Output the data below exactly as it is, dropping the pictures from your copy.

::: ENTRIES SHOWN :::

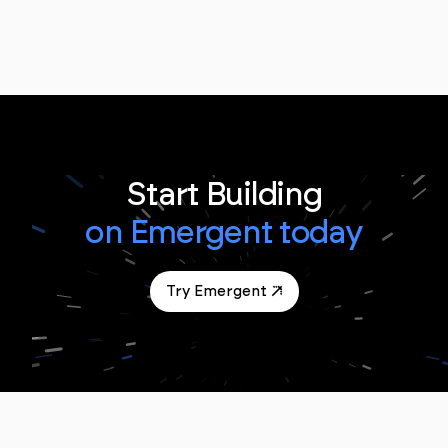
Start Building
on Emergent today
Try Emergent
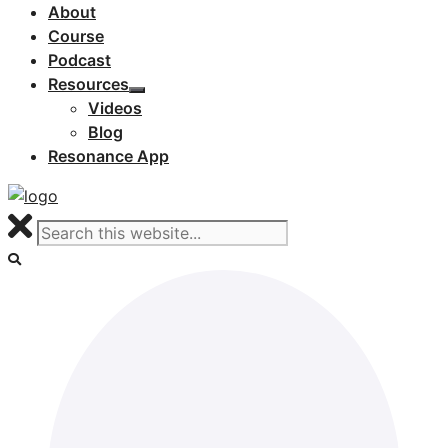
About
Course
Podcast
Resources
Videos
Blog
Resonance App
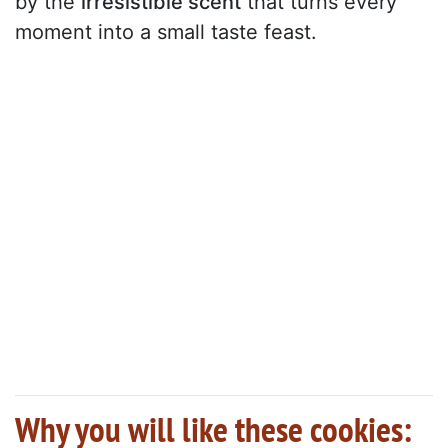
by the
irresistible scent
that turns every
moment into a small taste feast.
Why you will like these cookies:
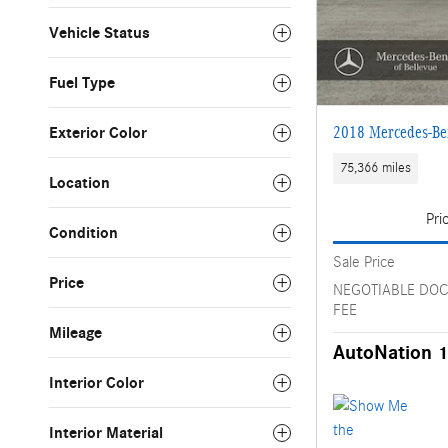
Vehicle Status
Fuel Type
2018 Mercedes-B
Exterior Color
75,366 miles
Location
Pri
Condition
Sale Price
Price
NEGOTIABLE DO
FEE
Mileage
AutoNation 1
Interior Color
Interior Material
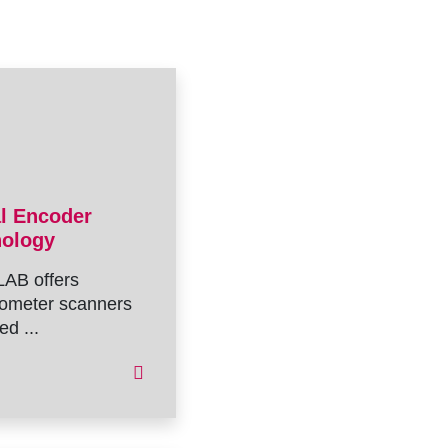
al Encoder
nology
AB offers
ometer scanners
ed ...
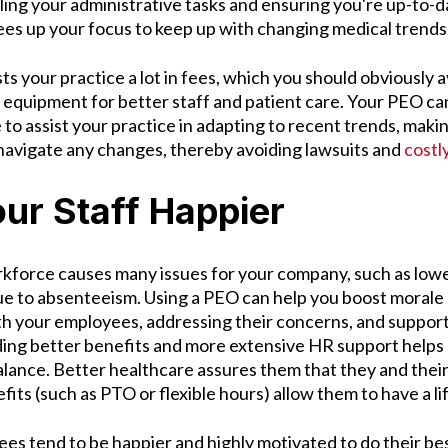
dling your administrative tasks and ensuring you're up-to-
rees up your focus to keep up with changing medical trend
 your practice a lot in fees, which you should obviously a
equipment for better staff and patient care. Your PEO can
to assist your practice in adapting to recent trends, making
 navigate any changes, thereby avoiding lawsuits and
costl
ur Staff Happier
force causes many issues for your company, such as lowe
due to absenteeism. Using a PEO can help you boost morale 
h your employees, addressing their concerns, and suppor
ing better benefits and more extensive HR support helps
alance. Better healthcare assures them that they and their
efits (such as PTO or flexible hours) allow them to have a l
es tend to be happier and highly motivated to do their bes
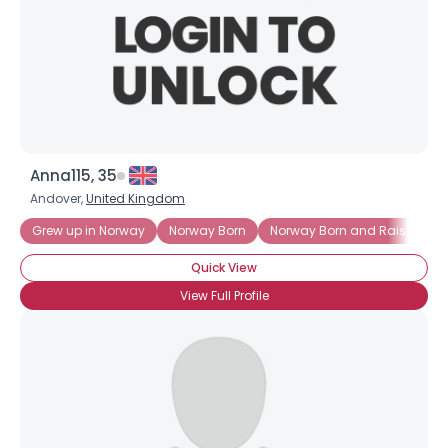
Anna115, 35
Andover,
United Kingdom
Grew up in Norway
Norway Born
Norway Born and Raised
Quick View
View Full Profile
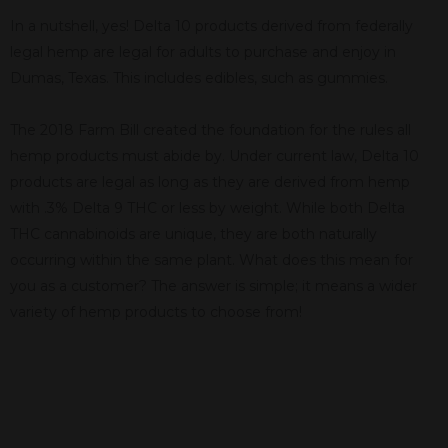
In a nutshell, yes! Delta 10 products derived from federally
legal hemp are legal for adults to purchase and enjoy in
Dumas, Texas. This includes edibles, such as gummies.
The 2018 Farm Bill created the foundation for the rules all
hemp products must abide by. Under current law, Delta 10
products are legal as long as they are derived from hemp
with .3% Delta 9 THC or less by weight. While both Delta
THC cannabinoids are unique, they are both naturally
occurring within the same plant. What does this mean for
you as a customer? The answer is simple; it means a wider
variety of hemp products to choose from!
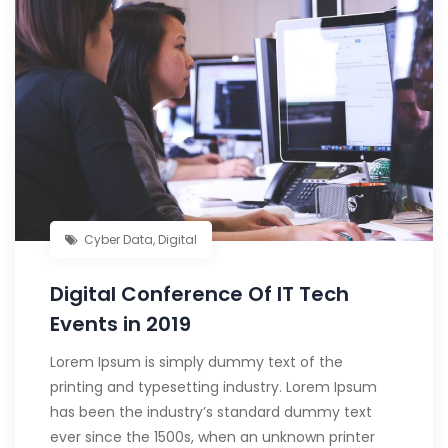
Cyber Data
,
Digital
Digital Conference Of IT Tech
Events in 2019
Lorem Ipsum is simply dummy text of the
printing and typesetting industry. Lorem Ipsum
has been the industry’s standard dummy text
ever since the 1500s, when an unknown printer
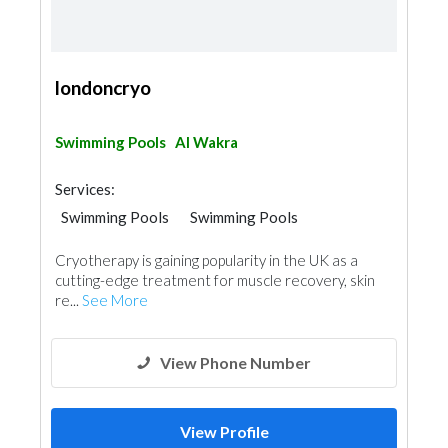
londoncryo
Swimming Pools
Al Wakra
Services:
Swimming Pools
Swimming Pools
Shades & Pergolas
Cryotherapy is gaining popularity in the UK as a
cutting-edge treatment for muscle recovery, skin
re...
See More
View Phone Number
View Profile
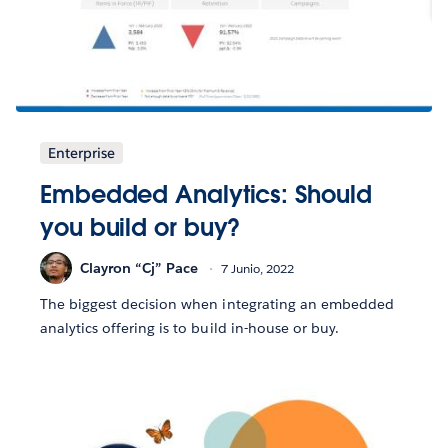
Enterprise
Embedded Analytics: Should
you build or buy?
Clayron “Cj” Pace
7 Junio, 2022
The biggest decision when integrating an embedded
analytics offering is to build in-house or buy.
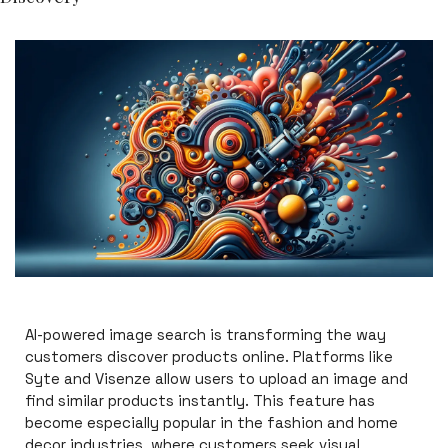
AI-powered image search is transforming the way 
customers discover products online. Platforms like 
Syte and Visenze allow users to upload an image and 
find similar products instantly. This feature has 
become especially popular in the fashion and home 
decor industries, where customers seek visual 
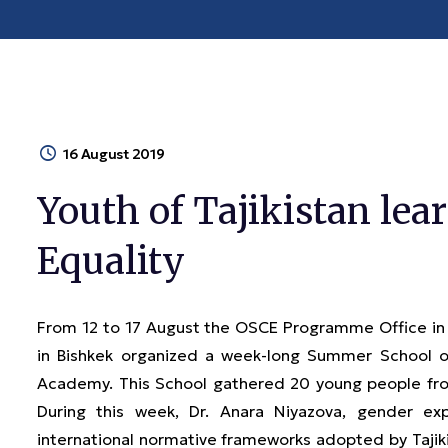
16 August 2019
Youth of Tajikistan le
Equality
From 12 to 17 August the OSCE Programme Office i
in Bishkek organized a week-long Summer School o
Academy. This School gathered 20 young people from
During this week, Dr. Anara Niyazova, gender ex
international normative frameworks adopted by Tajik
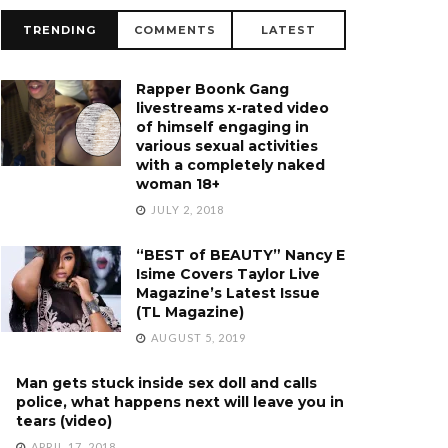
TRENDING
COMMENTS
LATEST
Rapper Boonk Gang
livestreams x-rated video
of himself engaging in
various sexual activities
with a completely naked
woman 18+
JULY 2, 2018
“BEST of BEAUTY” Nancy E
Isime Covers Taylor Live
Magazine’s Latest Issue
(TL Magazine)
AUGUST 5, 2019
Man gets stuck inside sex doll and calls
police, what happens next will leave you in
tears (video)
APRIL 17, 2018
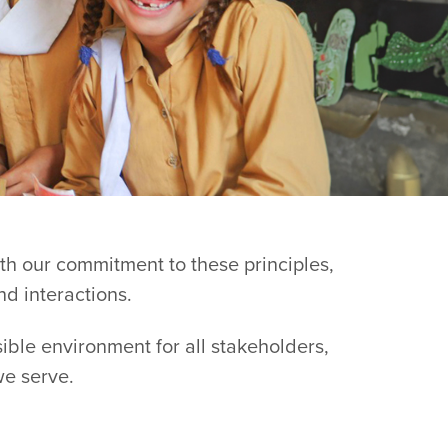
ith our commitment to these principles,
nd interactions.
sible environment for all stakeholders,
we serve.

:::

# [EXERCISE RESULT]
Start Building
on Emergent today
Try Emergent
About
Course
Podcast
Resources
Videos
Blog
Resonance App
by the
irresistible scent
that turns every
moment into a small taste feast.
Why you will like these cookies:
Vehicle Status
Fuel Type
2018 Mercedes-B
Exterior Color
75,366 miles
Location
Pri
Condition
Sale Price
Price
NEGOTIABLE DO
FEE
Mileage
AutoNation 1
Interior Color
Interior Material
al Encoder
nology
AB offers
ometer scanners
ed ...
dling your administrative tasks and ensuring you're up-to-
rees up your focus to keep up with changing medical trend
 your practice a lot in fees, which you should obviously a
equipment for better staff and patient care. Your PEO can
to assist your practice in adapting to recent trends, making
 navigate any changes, thereby avoiding lawsuits and
costl
ur Staff Happier
force causes many issues for your company, such as lowe
due to absenteeism. Using a PEO can help you boost morale 
h your employees, addressing their concerns, and suppor
ing better benefits and more extensive HR support helps
alance. Better healthcare assures them that they and their
efits (such as PTO or flexible hours) allow them to have a l
es tend to be happier and highly motivated to do their bes
Anna115, 35
Andover,
United Kingdom
Grew up in Norway
Norway Born
Norway Born and Raised
Quick View
View Full Profile
In a nutshell, yes! Delta 10 products derived from federally
legal hemp are legal for adults to purchase and enjoy in
Dumas, Texas. This includes edibles, such as gummies.
The 2018 Farm Bill created the foundation for the rules all
hemp products must abide by. Under current law, Delta 10
products are legal as long as they are derived from hemp
with .3% Delta 9 THC or less by weight. While both Delta
THC cannabinoids are unique, they are both naturally
occurring within the same plant. What does this mean for
you as a customer? The answer is simple; it means a wider
variety of hemp products to choose from!
Cyber Data
,
Digital
Digital Conference Of IT Tech
Events in 2019
Lorem Ipsum is simply dummy text of the
printing and typesetting industry. Lorem Ipsum
has been the industry’s standard dummy text
ever since the 1500s, when an unknown printer
londoncryo
Swimming Pools
Al Wakra
Services:
Swimming Pools
Swimming Pools
Shades & Pergolas
Cryotherapy is gaining popularity in the UK as a
cutting-edge treatment for muscle recovery, skin
re...
See More
View Phone Number
View Profile
Enterprise
Embedded Analytics: Should
you build or buy?
Clayron “Cj” Pace
7 Junio, 2022
The biggest decision when integrating an embedded
analytics offering is to build in-house or buy.
AI-powered image search is transforming the way 
customers discover products online. Platforms like 
Syte and Visenze allow users to upload an image and 
find similar products instantly. This feature has 
become especially popular in the fashion and home 
decor industries, where customers seek visual 
16 August 2019
Youth of Tajikistan le
Equality
From 12 to 17 August the OSCE Programme Office i
in Bishkek organized a week-long Summer School o
Academy. This School gathered 20 young people from
During this week, Dr. Anara Niyazova, gender ex
international normative frameworks adopted by Tajik
TRENDING
COMMENTS
LATEST
Rapper Boonk Gang
livestreams x-rated video
of himself engaging in
various sexual activities
with a completely naked
woman 18+
JULY 2, 2018
“BEST of BEAUTY” Nancy E
Isime Covers Taylor Live
Magazine’s Latest Issue
(TL Magazine)
AUGUST 5, 2019
Man gets stuck inside sex doll and calls
police, what happens next will leave you in
tears (video)
APRIL 17, 2018
ith our commitment to these principles,
nd interactions.
sible environment for all stakeholders,
we serve.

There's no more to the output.